General Session Court
The General Sessions Court Unit is responsible for:
The management, integrity and maintenance of all Beaufort County Sheriff's Office criminal cases going to General Sessions Court
To prepare and present criminal cases to the Beaufort County Grand Jury
Coordinating criminal cases with the Beaufort County Magistrate’s Office for preliminary hearings and assists in notification to individual Deputies for the presentation of their cases.
Act as liaison between the Sheriff’s Office and the Solicitor’s Office in reference to General Sessions cases and to provide the Solicitor Office with case documentation needed for trial.
Act as the Sheriff’s Office liaison to the Public Defender’s Office as well as to private defense attorneys for General Sessions Subpoenas and other requested information.
Frequently Asked Questions:
How can I check on the status of a General Sessions case in Beaufort County?
The status of all General Sessions cases in Beaufort County can be checked for status and viewed at:
What is General Sessions Court?
South Carolina Circuit Courts are divided into two divisions:
General Sessions (criminal court); and
Common Pleas (civil court).
General Sessions Court handles felony and misdemeanor criminal cases ranging from those with a penalty of more than 30 days and / or a $500 fine to those carrying the death penalty.
The Magistrate and Municipal court system handles misdemeanor offenses with a penalty of 30 days or less and / or a fine of up to $500.
What is the difference between a felony and a misdemeanor?
Felony and misdemeanor are legal terms describing the seriousness of a crime. A felony is a very serious crime. Felonies generally carry long prison sentences of a year or more. Examples of a felony are attempted murder and cocaine trafficking.
A misdemeanor is a less serious crime. Misdemeanors carry shorter prison sentences. Examples of misdemeanor crimes include simple possession of marijuana, simple assault and battery, and tampering with an electric meter.
State law classifies crimes as felonies and others as misdemeanors. Title 16 of the South Carolina Code contains a list of felonies and misdemeanors.

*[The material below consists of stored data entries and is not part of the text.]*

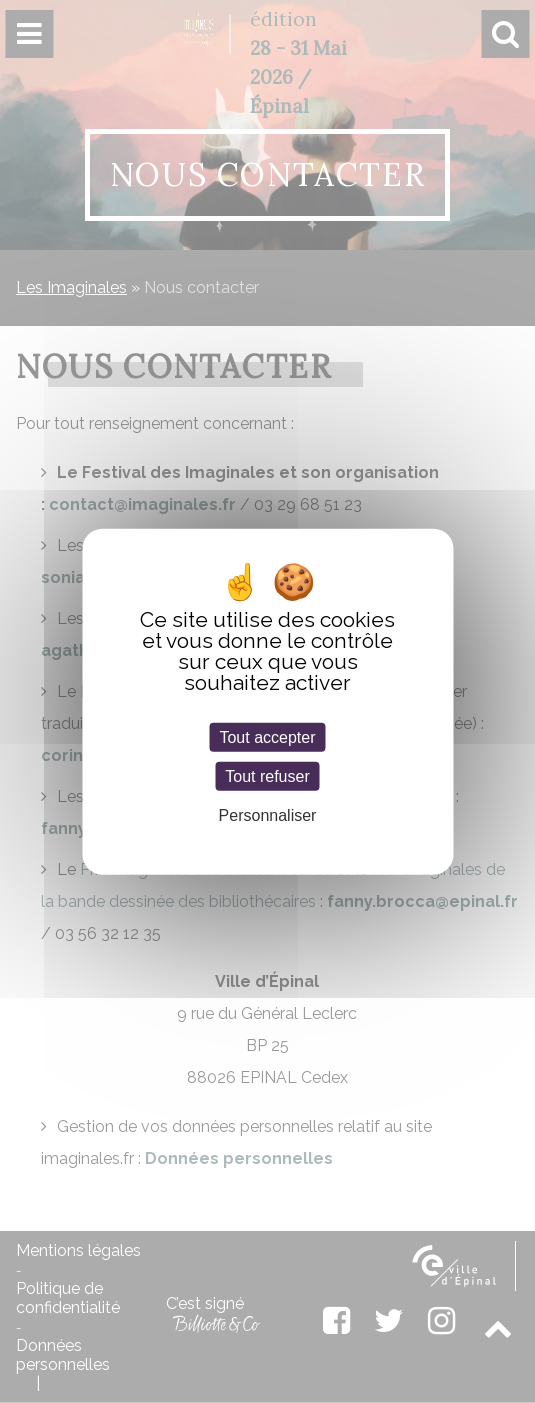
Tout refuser (267, 775)
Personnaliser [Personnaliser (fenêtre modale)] (268, 815)
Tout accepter (267, 736)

What is a Preliminary Hearing?
These hearings are available to defendants charged with serious offenses triable only in General Sessions Court. The defendant has the right to request a preliminary hearing within 10 days of the bond hearing.
What is the Grand Jury?
A Grand Jury is a panel of citizens convened by the court to decide whether it is appropriate to bring charges against someone suspected of a crime. If the Grand Jury decides there is reason to bring someone to trial, it returns a “true bill” and issues an indictment. If it finds insufficient reason, it returns a “no bill.”